As you can see the power grows very high with just a small increase in the sample size

Q6: compute p-value on your real data
A6: Since the p-value for Cerebellum 7b = .02 < 0.05, we can interpret the result as the inequality of the means of group A and group B. In other words, healthy people and people with anxiety disorders come from distributions with different mean values for change in left cerebellum 7b activity between baseline and concentration values.
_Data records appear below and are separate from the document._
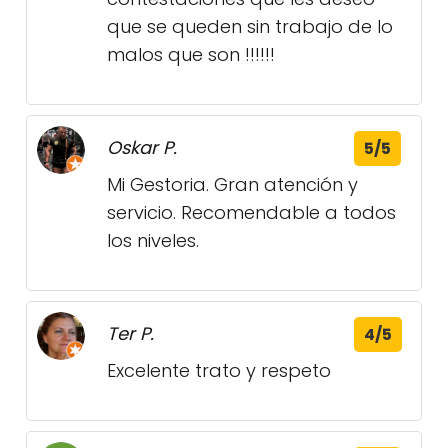
que se queden sin trabajo de lo
malos que son !!!!!!
Oskar P.
5/5
Mi Gestoria. Gran atención y
servicio. Recomendable a todos
los niveles.
Ter P.
4/5
Excelente trato y respeto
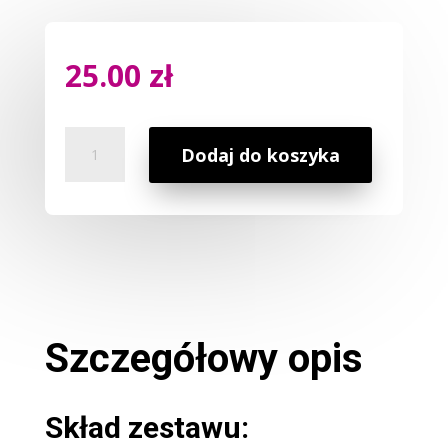
25.00
zł
ilość
Dodaj do koszyka
Zestaw
Prezentowy
Świeczki
i
Olejki
Szczegółowy opis
Skład zestawu:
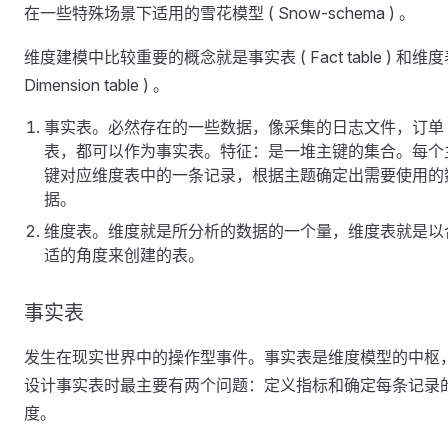
在一些特殊场景下适用的雪花模型 ( Snow-schema ) 。
维度建模中比较重要的概念就是事实表 ( Fact table ) 和维度表
Dimension table ) 。
事实表。必然存在的一些数据，像采集的日志文件，订单
表，都可以作为事实表。特征：是一堆主键的集合。每个
键对应维度表中的一条记录，根据主题确定出需要使用的
据。
维度表。维度就是所分析的数据的一个量，维度表就是以
适的角度来创建的表。
事实表
发生在现实世界中的操作型事件。事实表是维度模型的中枢
设计事实表时最主要有两个问题：定义指标和确定每条记录
度。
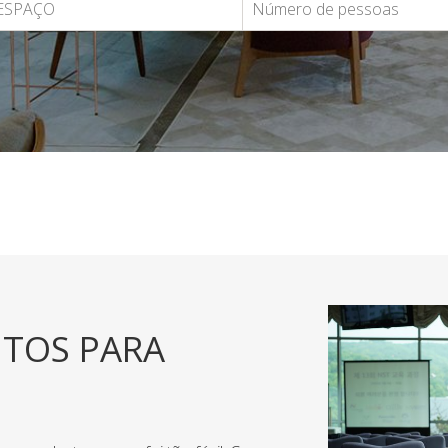
NTOS PARA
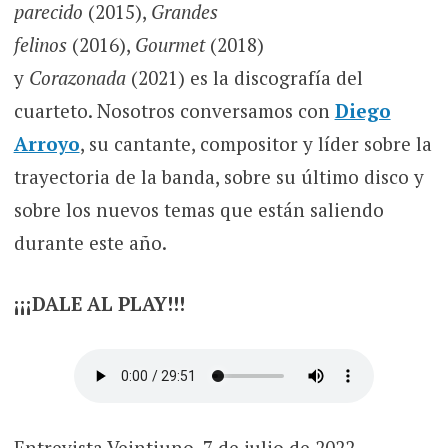
parecido
(2015),
Grandes
felinos
(2016),
Gourmet
(2018)
y
Corazonada
(2021) es la discografía del
cuarteto. Nosotros conversamos con
Diego
Arroyo
, su cantante, compositor y líder sobre la
trayectoria de la banda, sobre su último disco y
sobre los nuevos temas que están saliendo
durante este año.
¡¡¡DALE AL PLAY!!!
Entrevista Veintiuno. 7 de julio de 2022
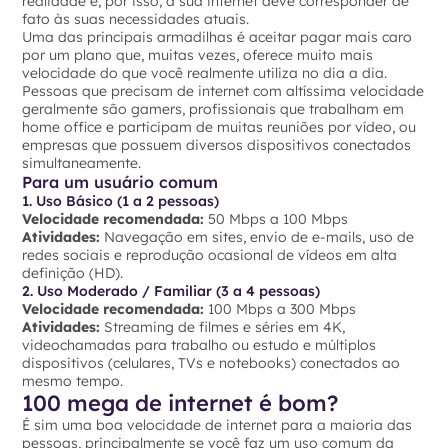
realidade e, por isso, a sua internet deve corresponder de
fato às suas necessidades atuais.
Uma das principais armadilhas é aceitar pagar mais caro
por um plano que, muitas vezes, oferece muito mais
velocidade do que você realmente utiliza no dia a dia.
Pessoas que precisam de internet com altíssima velocidade
geralmente são gamers, profissionais que trabalham em
home office e participam de muitas reuniões por vídeo, ou
empresas que possuem diversos dispositivos conectados
simultaneamente.
Para um usuário comum
1. Uso Básico (1 a 2 pessoas)
Velocidade recomendada:
50 Mbps a 100 Mbps
Atividades:
Navegação em sites, envio de e-mails, uso de
redes sociais e reprodução ocasional de vídeos em alta
definição (HD).
2. Uso Moderado / Familiar (3 a 4 pessoas)
Velocidade recomendada:
100 Mbps a 300 Mbps
Atividades:
Streaming de filmes e séries em 4K,
videochamadas para trabalho ou estudo e múltiplos
dispositivos (celulares, TVs e notebooks) conectados ao
mesmo tempo.
100 mega de internet é bom?
É sim uma boa velocidade de internet para a maioria das
pessoas, principalmente se você faz um uso comum da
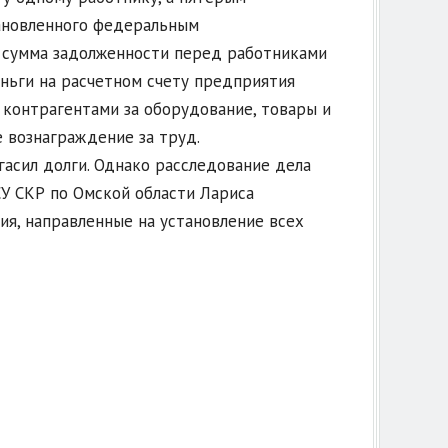
тановленного федеральным
 сумма задолженности перед работниками
еньги на расчетном счету предприятия
 контрагентами за оборудование, товары и
 вознаграждение за труд.
асил долги. Однако расследование дела
У СКР по Омской области Лариса
я, направленные на установление всех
Q7: Explain the degree to which you believe the result and why
A7: We must be aware that the result is based on a relatively small sample size (only 15 samples). We considered comparing people with only brain trauma, which had a larger sample size (36 samples), but decided to use anxiety disorders as group B because we do not know what part of the brain was affected during the trauma, and thus what delta values would be affected from the disorder or the trauma itself. We do know that people with anxiety disorders have abnormal blood flow in the basal ganglia (http://www.amenclinics.com/the-science/spect-gallery/anxiety/), which is responsible for movement and coordination, just as is the cerebellum. Because the Wilcoxon-Mann-Whitney test is more robust, it is less likely to falsely report significance than would be the t-test. Thus, we can be fairly certain our results reflect a true difference in delta values for healthy people and those with anxiety disorders.